++++ EXCERPTED DATA ++++
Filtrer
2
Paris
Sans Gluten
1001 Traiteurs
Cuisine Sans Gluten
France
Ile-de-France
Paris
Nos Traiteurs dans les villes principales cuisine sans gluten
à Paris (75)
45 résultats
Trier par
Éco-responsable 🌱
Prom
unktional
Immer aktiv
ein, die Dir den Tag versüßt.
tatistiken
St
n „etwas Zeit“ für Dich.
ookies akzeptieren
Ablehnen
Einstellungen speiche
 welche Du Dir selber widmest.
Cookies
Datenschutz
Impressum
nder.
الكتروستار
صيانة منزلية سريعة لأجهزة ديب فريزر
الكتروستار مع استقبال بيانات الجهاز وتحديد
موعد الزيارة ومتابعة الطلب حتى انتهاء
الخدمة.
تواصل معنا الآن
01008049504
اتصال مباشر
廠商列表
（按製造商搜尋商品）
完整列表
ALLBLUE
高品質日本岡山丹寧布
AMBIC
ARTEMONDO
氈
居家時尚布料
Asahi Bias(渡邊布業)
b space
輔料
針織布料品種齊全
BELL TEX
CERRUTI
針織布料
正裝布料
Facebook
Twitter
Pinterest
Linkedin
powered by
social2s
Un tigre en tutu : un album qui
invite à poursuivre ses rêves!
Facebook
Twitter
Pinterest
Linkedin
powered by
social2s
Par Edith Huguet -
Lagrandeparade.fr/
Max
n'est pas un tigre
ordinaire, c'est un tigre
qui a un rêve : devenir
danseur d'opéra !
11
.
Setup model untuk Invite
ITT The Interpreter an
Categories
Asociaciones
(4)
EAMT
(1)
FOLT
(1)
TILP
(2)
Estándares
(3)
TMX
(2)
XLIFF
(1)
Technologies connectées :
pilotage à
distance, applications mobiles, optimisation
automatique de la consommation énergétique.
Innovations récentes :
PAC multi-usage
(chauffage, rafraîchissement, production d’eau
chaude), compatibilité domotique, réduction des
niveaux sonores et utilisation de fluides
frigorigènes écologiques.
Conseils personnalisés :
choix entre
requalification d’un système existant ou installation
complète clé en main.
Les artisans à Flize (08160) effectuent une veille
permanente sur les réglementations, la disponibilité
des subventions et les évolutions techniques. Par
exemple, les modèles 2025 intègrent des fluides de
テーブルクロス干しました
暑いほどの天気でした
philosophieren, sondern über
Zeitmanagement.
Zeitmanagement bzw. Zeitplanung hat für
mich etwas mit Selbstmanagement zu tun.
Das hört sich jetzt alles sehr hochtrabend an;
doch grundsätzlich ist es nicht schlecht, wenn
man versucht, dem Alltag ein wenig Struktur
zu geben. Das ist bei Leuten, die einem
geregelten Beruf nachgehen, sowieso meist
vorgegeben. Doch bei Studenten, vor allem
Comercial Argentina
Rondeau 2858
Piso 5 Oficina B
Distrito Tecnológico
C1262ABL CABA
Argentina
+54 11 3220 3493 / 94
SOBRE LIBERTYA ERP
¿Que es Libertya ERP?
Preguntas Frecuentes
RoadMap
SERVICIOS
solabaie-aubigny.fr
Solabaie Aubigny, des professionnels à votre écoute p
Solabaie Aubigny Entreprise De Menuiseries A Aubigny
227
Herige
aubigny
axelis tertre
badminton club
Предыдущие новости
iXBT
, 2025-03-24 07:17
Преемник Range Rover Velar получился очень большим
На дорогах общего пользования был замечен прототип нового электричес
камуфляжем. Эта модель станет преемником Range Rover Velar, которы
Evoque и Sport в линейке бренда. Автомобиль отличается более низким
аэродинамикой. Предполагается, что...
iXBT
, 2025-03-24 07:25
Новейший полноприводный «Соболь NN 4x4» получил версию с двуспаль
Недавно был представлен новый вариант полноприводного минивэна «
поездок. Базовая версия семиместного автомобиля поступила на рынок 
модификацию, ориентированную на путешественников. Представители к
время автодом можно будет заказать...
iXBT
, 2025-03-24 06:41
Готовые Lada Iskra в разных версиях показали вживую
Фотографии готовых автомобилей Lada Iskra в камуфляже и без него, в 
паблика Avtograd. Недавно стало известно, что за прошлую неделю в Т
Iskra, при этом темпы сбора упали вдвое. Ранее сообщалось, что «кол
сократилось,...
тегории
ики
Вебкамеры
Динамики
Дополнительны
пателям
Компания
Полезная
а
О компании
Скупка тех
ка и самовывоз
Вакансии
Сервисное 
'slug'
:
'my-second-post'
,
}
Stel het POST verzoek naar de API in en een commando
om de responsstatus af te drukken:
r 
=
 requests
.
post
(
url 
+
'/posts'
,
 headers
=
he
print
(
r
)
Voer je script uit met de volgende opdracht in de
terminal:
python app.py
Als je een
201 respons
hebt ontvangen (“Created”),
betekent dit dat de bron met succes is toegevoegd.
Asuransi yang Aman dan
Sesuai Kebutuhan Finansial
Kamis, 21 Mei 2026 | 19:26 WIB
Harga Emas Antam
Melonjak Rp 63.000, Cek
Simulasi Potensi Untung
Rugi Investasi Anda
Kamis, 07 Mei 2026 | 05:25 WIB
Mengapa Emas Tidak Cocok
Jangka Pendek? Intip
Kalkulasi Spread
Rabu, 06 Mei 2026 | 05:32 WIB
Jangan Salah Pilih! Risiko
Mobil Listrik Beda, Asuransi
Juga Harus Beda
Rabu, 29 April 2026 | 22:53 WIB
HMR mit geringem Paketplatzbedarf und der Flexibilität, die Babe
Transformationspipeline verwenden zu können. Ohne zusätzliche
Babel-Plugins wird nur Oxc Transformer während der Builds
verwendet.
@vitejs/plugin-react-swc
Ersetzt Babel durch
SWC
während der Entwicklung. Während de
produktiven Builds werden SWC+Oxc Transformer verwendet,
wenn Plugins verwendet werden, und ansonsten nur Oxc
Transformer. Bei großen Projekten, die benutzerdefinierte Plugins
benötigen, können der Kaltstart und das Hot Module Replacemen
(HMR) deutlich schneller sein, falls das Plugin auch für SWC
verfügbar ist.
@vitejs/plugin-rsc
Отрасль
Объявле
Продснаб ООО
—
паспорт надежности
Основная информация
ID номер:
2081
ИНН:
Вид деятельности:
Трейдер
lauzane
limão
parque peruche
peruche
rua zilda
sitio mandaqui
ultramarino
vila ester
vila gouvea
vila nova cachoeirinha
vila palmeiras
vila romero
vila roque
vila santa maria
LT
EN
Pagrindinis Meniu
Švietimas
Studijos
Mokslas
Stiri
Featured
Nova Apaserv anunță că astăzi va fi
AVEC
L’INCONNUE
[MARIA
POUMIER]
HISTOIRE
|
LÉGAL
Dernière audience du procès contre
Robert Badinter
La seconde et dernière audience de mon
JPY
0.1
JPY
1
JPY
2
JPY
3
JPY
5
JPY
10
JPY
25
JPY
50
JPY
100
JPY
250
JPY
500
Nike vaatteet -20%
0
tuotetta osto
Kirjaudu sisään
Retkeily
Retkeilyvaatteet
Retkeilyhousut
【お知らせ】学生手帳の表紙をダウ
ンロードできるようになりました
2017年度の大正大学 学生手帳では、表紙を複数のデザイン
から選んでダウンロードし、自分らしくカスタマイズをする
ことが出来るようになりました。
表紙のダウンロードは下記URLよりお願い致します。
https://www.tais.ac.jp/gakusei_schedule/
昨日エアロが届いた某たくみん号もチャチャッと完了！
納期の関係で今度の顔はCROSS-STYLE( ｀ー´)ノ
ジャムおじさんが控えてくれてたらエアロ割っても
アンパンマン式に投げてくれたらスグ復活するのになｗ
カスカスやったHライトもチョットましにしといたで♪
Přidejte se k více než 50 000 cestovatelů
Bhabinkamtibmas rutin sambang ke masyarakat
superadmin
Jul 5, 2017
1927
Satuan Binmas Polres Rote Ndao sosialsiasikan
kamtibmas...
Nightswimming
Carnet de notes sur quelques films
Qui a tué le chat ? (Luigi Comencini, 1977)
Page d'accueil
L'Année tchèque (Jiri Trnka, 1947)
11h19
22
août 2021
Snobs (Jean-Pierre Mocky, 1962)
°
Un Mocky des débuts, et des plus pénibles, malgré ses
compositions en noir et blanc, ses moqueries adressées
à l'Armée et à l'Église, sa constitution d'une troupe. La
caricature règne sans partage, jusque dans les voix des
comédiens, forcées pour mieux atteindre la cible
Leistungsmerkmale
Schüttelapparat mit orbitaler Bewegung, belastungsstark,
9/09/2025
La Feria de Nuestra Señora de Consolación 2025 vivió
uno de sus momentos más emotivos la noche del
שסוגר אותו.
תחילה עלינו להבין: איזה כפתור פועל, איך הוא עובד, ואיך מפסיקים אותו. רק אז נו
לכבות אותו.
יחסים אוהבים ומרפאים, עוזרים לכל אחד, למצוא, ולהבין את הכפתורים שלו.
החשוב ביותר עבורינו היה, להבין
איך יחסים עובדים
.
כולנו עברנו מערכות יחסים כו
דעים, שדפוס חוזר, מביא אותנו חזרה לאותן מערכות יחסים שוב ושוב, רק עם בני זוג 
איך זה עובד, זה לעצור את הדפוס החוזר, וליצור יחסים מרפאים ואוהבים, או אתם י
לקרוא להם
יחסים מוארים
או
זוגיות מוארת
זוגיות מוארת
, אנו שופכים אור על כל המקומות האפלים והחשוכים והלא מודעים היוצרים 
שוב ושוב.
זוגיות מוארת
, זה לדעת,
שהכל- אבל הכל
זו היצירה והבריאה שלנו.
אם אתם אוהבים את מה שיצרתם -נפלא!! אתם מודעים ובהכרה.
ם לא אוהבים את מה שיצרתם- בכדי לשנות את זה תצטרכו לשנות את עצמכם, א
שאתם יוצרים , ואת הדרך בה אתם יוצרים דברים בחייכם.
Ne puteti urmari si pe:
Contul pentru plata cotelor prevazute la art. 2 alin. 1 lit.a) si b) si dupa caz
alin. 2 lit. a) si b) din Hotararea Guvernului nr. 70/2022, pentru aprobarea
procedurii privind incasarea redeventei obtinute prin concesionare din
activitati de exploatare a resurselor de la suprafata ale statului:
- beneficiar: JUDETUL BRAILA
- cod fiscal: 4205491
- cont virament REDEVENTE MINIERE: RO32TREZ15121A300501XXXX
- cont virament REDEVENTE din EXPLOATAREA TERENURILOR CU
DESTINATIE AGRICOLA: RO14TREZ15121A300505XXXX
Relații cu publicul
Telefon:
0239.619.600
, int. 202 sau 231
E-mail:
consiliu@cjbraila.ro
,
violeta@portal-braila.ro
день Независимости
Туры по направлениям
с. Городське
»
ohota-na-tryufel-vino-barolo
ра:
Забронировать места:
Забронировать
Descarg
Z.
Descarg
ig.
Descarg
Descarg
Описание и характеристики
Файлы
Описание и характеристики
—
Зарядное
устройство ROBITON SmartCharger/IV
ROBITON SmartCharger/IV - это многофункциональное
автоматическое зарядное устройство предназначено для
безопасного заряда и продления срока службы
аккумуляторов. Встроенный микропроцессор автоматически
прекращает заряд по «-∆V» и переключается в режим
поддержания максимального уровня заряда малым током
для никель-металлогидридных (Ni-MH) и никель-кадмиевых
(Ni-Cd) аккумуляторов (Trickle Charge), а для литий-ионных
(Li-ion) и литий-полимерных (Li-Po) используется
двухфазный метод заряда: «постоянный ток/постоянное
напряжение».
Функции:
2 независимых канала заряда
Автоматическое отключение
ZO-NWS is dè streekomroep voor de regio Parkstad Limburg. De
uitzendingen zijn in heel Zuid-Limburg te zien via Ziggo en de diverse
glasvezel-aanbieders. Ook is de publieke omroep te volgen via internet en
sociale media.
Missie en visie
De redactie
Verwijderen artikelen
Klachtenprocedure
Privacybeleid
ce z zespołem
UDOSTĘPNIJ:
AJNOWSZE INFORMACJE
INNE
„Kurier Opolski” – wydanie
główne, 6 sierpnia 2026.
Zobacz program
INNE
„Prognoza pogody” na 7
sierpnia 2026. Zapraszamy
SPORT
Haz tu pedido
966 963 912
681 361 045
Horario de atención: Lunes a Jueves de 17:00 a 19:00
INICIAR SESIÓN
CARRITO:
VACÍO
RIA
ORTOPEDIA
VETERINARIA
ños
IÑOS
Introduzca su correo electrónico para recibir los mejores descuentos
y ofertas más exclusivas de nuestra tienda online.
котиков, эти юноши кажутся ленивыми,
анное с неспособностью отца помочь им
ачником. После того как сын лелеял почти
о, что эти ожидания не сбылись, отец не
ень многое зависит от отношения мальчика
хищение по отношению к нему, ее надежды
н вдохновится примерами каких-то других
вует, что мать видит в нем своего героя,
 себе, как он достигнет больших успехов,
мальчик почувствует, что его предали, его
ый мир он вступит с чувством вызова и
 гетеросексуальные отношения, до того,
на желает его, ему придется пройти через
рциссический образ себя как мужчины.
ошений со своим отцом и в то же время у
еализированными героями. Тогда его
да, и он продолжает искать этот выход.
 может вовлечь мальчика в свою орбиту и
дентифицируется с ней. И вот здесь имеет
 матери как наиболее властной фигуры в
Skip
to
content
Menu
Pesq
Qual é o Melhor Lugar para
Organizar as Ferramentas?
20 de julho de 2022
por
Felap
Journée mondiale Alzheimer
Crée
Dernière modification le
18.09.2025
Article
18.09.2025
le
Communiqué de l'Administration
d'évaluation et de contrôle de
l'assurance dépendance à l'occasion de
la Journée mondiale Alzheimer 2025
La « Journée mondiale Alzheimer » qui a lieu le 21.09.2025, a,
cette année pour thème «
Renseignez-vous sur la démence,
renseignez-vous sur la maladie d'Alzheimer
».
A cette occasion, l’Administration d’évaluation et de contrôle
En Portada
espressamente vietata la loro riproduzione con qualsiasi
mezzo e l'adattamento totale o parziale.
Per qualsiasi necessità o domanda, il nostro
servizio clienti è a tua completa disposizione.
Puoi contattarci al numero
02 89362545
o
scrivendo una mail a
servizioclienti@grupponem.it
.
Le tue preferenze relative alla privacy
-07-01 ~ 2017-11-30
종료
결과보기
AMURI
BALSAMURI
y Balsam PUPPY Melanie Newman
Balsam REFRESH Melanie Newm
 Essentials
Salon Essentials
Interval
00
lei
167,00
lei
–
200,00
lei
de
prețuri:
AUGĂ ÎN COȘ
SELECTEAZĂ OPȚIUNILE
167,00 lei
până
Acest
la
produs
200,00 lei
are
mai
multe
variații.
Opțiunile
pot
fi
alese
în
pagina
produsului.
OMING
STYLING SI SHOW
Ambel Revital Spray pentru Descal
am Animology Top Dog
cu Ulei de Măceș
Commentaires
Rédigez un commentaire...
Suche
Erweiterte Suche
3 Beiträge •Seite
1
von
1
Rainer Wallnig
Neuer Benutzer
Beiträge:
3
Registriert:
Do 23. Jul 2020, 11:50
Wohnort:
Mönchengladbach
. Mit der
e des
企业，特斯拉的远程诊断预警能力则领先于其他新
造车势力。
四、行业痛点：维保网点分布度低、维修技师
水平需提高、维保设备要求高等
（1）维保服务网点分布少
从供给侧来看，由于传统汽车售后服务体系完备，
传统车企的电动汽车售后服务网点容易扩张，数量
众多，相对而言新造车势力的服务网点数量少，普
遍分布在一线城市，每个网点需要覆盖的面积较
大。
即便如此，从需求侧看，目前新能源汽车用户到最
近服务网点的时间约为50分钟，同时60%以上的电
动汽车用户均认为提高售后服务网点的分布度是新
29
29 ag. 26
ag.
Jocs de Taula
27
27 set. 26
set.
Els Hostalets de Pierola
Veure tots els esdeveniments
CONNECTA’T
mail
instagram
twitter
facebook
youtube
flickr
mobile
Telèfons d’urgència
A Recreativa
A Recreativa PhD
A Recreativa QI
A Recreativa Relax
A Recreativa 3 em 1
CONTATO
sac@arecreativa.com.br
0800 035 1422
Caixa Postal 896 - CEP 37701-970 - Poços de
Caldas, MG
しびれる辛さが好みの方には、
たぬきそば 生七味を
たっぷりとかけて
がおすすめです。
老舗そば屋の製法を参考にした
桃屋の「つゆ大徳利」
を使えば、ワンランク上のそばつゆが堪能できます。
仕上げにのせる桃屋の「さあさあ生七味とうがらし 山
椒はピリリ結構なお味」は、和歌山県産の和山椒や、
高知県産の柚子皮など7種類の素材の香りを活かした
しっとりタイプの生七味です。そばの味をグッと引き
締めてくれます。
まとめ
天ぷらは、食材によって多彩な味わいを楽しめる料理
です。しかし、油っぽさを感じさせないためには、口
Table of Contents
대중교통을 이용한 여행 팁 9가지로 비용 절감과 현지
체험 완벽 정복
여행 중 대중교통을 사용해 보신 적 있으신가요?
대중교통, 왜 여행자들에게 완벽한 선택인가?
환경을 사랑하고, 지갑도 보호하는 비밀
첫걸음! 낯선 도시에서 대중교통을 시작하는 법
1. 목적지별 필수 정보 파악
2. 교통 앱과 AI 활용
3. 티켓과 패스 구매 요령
++++
__PROBLEM__: Word for word, restate the lines of the data above that fall between the line holding "3220 3493 / 94" and the line holding "На дорогах общего", inclusive, and no other lines.

__ANSWER__:
+54 11 3220 3493 / 94
SOBRE LIBERTYA ERP
¿Que es Libertya ERP?
Preguntas Frecuentes
RoadMap
SERVICIOS
solabaie-aubigny.fr
Solabaie Aubigny, des professionnels à votre écoute p
Solabaie Aubigny Entreprise De Menuiseries A Aubigny
227
Herige
aubigny
axelis tertre
badminton club
Предыдущие новости
iXBT
, 2025-03-24 07:17
Преемник Range Rover Velar получился очень большим
На дорогах общего пользования был замечен прототип нового электричес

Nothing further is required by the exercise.